Поэтому нужно спрятать Ингу — я не знаю, какие распоряжения насчёт неё. Значит, малышку лучше спрятать, пока ситуация не прояснится.

Инга трясётся в моих объятиях и, кажется, всхлипывает.

Да уж, каждый день в этом доме приносит ей те ещё положительные эмоции!

— Тсс, девочка моя, — шепчу, уткнувшись в волосы. — Всё будет хорошо.

Она согласно всхлипывает и сильнее приникает ко мне.

Вот так, правильно, ничего не бойся.

Я с тобой. Никому не дам в обиду.

Приношу её на чердак — даже если в доме начнётся шмон, тут искать будут в последнюю очередь. Зато тут есть диван, телевизор, ванна, а рядом, из комнаты прислуги, в щелочку подглядывает Айгуль.
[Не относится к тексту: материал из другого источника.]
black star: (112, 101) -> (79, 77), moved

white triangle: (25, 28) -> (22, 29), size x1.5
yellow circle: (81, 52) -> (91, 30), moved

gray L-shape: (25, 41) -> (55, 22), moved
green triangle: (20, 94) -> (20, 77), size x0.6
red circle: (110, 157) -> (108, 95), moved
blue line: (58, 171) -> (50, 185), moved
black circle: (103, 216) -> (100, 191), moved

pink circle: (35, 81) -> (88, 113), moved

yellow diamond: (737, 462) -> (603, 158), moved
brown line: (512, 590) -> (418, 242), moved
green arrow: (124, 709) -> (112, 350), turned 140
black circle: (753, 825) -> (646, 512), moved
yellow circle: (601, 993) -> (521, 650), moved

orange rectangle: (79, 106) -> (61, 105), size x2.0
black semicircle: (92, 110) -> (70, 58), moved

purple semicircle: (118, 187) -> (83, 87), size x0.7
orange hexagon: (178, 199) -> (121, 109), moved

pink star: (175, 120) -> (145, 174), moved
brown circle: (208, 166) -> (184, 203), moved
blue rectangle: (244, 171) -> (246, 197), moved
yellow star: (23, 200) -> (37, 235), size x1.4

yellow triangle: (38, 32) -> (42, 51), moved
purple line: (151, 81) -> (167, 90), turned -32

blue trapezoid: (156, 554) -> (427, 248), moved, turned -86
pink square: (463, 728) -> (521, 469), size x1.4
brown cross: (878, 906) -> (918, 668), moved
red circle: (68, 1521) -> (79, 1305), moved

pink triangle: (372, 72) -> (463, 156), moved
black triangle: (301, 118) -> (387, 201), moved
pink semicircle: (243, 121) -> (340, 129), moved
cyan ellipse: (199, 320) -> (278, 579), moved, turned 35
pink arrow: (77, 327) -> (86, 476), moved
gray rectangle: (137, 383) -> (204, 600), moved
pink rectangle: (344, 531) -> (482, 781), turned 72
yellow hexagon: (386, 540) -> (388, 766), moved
Потом выходит к нам, и когда я бережно опускаю Ингу на ноги, становится возле неё — верная защитница, готова беречь хозяйку.

— Посидите обе пару часиков тихо, пока я всё улажу, — успокаиваю женщин.

Айгуль понятливо кивает, а вот Инга… она смотрит как-то странно и мнёт край своей юбки.

Её нервозность передаётся и мне, поэтому говорю резче, чем планировал с самого начала:

— Инга Юрьевна, тут относительно безопасно, притаитесь здесь, пожалуйста. Скоро я разрулю ситуацию и приду за вами, — но на лицо стараюсь нацепить максимально доброжелательным выражение, на которое сейчас способен.

— А как же вы, Валерий Евгеньевич? Это же может быть опасно! — тревожится она, и ее тревога ехидою царапает мне сердце — фальшивка! А так хочется настоящего!

Горько хмыкаю.

— Ну что ж, избавитесь от ненавистного чудовища, мерзкого монстра. Радуйтесь, Инга Юрьевна, иногда мечты сбываются! Ваша, очевидно, была избавиться от меня! — зло выплевываю я слова, разочарование подзуживает грубить ей.

А она злится, в огромных глазах дрожат слёзы.

Тишина повисает такая, хоть ножом режь. Её и режет громкий звук пощёчины.

Инга вкладывает всю свою цыплячью силу в оплеуху. Щека начинает сразу гореть, довольно сильно ударила. Хватаю ее руку, поворачиваю покрасневшей ладошкой кверху и нежно целую, глядя ей прямо в глаза.

Успеваю лишь прошептать:

— Спасибо…

Как внизу слышу дробный топот.

Выскакиваю на лестницу.

Криков нет, спецура раздает команды жестами, никогда не выдает себя криками! Даже топочут сейчас только потому, что идут на официальный штурм.

И какая сука меня сдала?

Торопливо спускаюсь по лестнице на первый этаж и сразу утыкаюсь в своих парней, уложенных рядком мордами в пол, у всех рук за спиной застегнуты наручниками. Сволочи! Ребятам же адски неудобно, почти болезненно так лежать.

Крепче всех досталось Понту, видимо, за понты. Ничему его жизнь не учит.

Всего у спецуры бойцов человек десять, моих вполовину меньше, плюс мой приказ не лезть в бутылку. Так что пусть эти махровые «миротворцы» не корчат из себя победителей.